Opening this weekend:
The Star—The hero of this animated comedy is a donkey named Bo. Bo and his
friend Dave the Dove and a sheep named Ruth and others band together and have
wacky adventures in their effort to warn the Virgin Mary, who’s on the road to
Bethlehem with Joseph, that the agents of Herod the Great are out to get them.
Funny versions of The Nativity go
back in the Western tradition at least as far as The Second Shepherd’s Play
in the 1500s. I also remember a surprisingly satirical holiday TV special
called The Night the Animals Talked back in the early ‘70s that focused
on the creatures around the manger, including Mary and Joseph’s goodhearted
donkey.
Even so, you may not always believe
what you’re seeing in this Sony Animation release—the standard cute talking
animal template, complete with an underdog (underdonkey?) hero who longs to see
the wider world, played out against this sort of pious tableau. It’s easy to
imagine neither the secular nor the devout being altogether comfortable with it.

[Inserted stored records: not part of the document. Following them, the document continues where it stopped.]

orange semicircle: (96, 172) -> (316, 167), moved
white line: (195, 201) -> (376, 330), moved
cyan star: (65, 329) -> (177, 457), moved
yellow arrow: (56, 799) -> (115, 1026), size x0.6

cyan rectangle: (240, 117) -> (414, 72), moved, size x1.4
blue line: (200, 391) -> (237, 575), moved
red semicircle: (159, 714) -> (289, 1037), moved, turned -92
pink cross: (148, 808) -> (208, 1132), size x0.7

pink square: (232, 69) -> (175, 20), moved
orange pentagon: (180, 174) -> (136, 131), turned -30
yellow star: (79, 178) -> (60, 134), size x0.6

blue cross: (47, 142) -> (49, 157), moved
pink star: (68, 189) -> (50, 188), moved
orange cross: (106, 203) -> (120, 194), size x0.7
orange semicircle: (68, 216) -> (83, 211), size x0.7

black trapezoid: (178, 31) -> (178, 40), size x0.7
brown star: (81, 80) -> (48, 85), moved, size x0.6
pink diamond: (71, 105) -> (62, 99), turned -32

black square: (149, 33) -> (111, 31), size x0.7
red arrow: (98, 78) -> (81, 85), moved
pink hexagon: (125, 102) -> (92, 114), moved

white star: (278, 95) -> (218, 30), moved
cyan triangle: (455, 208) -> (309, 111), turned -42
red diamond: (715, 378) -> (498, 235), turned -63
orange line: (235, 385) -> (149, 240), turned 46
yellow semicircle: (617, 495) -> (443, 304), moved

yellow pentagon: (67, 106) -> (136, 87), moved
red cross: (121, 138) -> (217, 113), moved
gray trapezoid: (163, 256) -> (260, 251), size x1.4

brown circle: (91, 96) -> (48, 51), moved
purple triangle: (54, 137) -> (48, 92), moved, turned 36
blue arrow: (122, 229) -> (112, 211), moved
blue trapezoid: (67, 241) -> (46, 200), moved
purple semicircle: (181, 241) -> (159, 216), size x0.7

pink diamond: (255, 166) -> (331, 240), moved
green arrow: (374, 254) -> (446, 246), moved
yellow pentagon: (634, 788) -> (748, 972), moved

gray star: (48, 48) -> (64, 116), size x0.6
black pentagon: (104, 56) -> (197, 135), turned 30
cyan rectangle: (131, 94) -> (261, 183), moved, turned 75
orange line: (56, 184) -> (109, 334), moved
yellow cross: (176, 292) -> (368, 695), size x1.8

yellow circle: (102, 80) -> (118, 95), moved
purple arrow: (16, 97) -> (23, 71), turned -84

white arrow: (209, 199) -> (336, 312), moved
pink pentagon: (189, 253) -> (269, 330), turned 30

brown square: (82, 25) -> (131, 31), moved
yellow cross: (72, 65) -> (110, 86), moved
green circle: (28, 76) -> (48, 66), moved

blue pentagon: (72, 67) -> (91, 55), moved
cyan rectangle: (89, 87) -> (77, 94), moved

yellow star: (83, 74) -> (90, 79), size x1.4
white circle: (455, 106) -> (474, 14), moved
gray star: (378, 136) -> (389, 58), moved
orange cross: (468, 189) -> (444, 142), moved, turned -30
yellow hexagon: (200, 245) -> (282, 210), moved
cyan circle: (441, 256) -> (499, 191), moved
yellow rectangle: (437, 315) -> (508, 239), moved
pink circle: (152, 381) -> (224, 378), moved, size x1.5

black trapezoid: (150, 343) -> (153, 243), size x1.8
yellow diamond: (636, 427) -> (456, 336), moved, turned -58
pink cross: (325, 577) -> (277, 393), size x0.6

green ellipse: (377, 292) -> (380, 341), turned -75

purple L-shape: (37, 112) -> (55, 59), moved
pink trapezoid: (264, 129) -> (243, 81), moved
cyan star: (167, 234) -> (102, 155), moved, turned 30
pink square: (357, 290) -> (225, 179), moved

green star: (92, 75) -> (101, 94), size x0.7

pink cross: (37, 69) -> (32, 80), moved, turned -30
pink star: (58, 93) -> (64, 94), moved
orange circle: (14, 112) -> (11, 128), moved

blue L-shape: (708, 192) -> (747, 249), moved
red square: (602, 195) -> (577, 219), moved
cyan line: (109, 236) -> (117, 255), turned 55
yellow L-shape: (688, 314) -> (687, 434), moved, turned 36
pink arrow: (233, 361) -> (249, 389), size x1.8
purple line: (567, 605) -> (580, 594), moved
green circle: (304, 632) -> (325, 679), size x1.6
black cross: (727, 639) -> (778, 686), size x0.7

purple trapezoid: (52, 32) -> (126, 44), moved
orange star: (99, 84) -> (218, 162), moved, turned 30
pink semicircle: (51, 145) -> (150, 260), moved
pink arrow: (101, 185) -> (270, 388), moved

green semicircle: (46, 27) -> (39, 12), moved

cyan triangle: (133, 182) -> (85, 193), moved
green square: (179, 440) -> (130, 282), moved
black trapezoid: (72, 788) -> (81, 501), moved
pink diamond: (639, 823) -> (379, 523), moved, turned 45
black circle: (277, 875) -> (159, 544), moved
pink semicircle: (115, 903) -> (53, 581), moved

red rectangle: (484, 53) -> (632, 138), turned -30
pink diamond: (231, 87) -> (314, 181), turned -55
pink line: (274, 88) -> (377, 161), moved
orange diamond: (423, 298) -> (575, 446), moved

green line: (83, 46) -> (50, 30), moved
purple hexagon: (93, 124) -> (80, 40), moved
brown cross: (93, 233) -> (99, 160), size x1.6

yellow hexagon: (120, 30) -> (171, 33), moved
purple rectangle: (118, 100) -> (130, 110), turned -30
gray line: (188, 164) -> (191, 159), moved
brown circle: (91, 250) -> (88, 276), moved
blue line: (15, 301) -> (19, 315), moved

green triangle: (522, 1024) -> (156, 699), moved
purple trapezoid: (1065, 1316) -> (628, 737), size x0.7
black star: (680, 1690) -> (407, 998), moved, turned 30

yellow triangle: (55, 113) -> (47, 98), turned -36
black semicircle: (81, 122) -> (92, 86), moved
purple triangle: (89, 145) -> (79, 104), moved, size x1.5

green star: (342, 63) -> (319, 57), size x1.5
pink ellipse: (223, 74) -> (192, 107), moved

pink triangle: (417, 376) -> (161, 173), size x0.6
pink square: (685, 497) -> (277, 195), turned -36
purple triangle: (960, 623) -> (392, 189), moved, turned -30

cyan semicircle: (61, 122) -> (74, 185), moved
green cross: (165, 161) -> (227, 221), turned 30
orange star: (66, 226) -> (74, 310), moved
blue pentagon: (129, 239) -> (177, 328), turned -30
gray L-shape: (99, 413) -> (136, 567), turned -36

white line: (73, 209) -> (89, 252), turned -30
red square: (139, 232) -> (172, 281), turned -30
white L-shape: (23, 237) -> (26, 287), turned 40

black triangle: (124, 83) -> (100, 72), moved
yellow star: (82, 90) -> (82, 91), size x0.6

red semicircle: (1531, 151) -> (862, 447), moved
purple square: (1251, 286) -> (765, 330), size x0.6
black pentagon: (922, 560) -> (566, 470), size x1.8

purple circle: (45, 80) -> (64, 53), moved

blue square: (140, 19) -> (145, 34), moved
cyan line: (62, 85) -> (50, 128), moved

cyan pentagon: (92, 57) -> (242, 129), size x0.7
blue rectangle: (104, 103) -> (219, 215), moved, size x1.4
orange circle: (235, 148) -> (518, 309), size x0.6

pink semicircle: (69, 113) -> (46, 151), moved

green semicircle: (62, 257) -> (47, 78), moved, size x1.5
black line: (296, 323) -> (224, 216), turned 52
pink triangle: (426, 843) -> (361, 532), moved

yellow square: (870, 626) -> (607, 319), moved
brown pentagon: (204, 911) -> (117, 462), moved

This movie’s camp reaches its
highest level, perhaps, not with the critters but with its depiction of The
Annunciation. The green-eyed, freckled Mary (voiced by Gina Rodriguez, star of
TV’s Jane the Virgin), who talks like a Disney Channel heroine, receives
word from the Angel that she’s to be the Messiah’s mother with less emotion
than a contemporary American teenager might show at the news that she’d won
tickets to a Niall Horan concert. “Thank you,” she says mildly, and then, to
herself, “Do I say thank you?”
The most peculiar thing about this
peculiar movie is that it works, or at least it worked for me. The high-ticket
voice actors, led by Steven Yeun as Bo, Aidy Bryant as Ruth and Keegan-Michael
Key as the endearing Dave, create warm characterizations. I’m not kidding when
I say high-ticket, by the way: other beasts are voiced by Tyler Perry, Tracy
Morgan, Kelly Clarkson, Anthony Anderson, Kris Kristofferson, Ving Rhames,
Gabriel Iglesias, Patricia Heaton, Kristin Chenoweth and—gasp!—Oprah herself,
as a camel. Even Christopher Plummer lends his sinister purr to old Herod.
The Star is no classic, but this cast makes it
vibrant, and the story is about going to trouble for others, putting their
needs ahead of your own. It’s a kitschy, sometimes borderline embarrassing
movie, and a more genuinely sweet one than I’ve seen in a while.